It has almost become uninteresting. The Eurozone will collapse (it probably won’t). Angela Merkel is bound to cave (she almost certainly will not). We are on the brink of a European mega-recession, from which the continent will never fully recover (it will almost certainly be fine).
The remarkable fact about Europe since 2008 is not chaos, but survival: a currency that has been one week from the knacker’s yard since Lehman Brothers collapsed is still being used to buy everything from cappuccinos to missile silos, Greece has yet to default, and Angela Merkel is still refusing to blink.
Why does she do it? She’s become a hate figure everywhere from Corfu to Coventry, a two-word shorthand for unthinking austerity. One Berlusconi-backed tabloid referred to her as ‘fat-bottom’. She is the bête noire of social democrats across Europe, and, barring an unprecedented recovery for her coalition partners, the Free Democratic Party, almost certain to be turfed out of power in next year’s federal election. And yet, despite everything, Europe’s great survivor – she has seen Blair, Brown, Chirac, Sarkozy and Berlusconi fade and fall during her term of office – refuses to budge.
The woman that the Left has come to see as the great defender of the neo-liberal order, is, in some respects, its greatest heretic. Across German politics – with the exception of some eccentric members of the new Pirate Party and some outliers in the FDP – there is a general distaste for the unbridled and uncontained power of the market. Whether you are a radical member of the Left Party or a committed Christian Democrat, you are almost certainly deeply unimpressed by anyone claiming to be a ‘master of the universe’. Merkel is no exception.
Why, then, does she refuse to change course? Because throughout her life, the most important political event in Angela Merkel’s career has been the failure of capitalism to fall. Born Angela Dorothea Kasner, Merkel’s father, a priest, relocated to the Communist East when she was still a baby. She was raised and educated in the east, becoming an academic at the University of Leipzig, where she would almost certainly have remained, had the Berlin Wall not fell. She became a key mover in the pre-unification government, and was rewarded with a plum post in the CDU.
Merkel’s opponents in the East were undone because capitalism defeated Communism; far from being on the verge of collapse, the capitalist system showed it had the ability to renew itself, to survive and to thrive, while the alternative collapsed in its place. Her entire political programme has been immured in scepticism towards the ability of the state to deliver a better world.
Merkel’s refusal to bail out Greece, to change course, is based on the fact that capitalism didn’t collapse, and that her social democratic opponents – including her predecessor as Chancellor, Gerhard Schroder – had to accept the primacy of the market. She still believes that capitalism will not collapse now, that, no matter what happens, there will not be a European-wide collapse.
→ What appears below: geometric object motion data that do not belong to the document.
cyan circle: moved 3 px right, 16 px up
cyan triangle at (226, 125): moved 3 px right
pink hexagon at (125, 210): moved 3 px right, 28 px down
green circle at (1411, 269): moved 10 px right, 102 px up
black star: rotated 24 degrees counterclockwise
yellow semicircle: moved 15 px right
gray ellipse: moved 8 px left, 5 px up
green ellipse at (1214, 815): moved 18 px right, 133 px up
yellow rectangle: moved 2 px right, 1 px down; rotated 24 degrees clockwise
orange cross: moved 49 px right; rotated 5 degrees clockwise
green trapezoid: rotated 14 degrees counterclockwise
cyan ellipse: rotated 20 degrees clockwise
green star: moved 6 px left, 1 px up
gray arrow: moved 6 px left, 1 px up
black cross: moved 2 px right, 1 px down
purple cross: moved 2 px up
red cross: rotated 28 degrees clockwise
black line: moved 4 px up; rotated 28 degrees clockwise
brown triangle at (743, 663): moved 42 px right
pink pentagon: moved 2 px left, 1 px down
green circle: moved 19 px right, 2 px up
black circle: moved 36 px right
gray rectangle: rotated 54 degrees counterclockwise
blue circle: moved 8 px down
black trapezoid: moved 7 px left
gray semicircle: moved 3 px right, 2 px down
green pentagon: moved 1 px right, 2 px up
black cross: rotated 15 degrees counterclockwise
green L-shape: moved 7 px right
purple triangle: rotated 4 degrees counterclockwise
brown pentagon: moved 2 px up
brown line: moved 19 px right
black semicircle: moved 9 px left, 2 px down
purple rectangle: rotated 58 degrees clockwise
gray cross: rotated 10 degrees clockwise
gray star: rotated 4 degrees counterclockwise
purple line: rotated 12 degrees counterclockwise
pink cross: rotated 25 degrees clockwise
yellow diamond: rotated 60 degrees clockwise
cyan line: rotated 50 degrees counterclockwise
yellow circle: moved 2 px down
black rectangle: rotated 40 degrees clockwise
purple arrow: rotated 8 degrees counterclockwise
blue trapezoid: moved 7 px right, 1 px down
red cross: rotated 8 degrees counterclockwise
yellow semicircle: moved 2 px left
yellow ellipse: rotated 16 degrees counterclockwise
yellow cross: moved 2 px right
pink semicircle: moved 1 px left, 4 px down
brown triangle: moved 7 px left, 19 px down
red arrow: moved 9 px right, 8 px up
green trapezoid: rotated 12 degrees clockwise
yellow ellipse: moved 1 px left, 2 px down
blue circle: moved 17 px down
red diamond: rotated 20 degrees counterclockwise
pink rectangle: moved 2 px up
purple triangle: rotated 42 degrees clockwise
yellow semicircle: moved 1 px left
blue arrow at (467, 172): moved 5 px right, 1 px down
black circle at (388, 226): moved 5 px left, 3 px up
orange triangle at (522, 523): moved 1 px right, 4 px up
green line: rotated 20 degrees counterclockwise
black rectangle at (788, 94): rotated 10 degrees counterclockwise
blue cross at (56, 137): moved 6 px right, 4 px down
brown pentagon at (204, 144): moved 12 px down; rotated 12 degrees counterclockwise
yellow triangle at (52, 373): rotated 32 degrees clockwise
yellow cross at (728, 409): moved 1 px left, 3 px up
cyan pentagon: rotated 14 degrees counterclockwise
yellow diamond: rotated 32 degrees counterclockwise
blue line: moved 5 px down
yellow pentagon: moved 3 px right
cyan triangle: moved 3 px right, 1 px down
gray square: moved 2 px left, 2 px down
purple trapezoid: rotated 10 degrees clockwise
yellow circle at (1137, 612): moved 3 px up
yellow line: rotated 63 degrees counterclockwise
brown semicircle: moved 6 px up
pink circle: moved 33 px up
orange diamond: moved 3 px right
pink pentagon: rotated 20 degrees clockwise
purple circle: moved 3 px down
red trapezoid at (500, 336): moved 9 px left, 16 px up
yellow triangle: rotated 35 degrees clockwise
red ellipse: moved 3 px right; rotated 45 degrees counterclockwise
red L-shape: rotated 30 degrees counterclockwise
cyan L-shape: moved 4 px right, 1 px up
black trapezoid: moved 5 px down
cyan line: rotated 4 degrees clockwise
Capitalism, believes Merkel, has shown that it will always survive.
It’s a hell of a gamble. But for someone who went from a little-known Eastern academic to the most powerful woman in the world, it’s one she’s very comfortable making.
This Week’s European Talking Points
- France’s high court has ruled that immigrants may not longer be detained if they do not have the correct residency papers. New interior minister Manuel Valla has signalled that legislation will be swiftly brought forward to reflect the ruling. “This ruling is lax, ultraliberal and pandering to the whims of a European legal oligarchy,” the Front Nationale frothed in a press release.
- Helle Thorning-Schmidt’s administration has been thrown into crisis by a budget spat between her Social Democrats and their coalition allies, after she eschewed a budget deal with her coalition allies and instead made common cause with the Right. The deal increases tax credits, cuts corporation taxes…and hands a tax cut to high earners. If Thorning-Schmidt can’t save her coalition’s majority, except an early return to government for the right-wing Liberal-Conservative ‘blue bloc’.
- “Monti has lost his allure”. Left-leaning newspaper La Repubblica, a long-term ally of technocrat Mario Monti (after all, he’s not Silvio Berlusconi), stuck the knife in this week. It looks like the end of the road for ‘Super Mario’.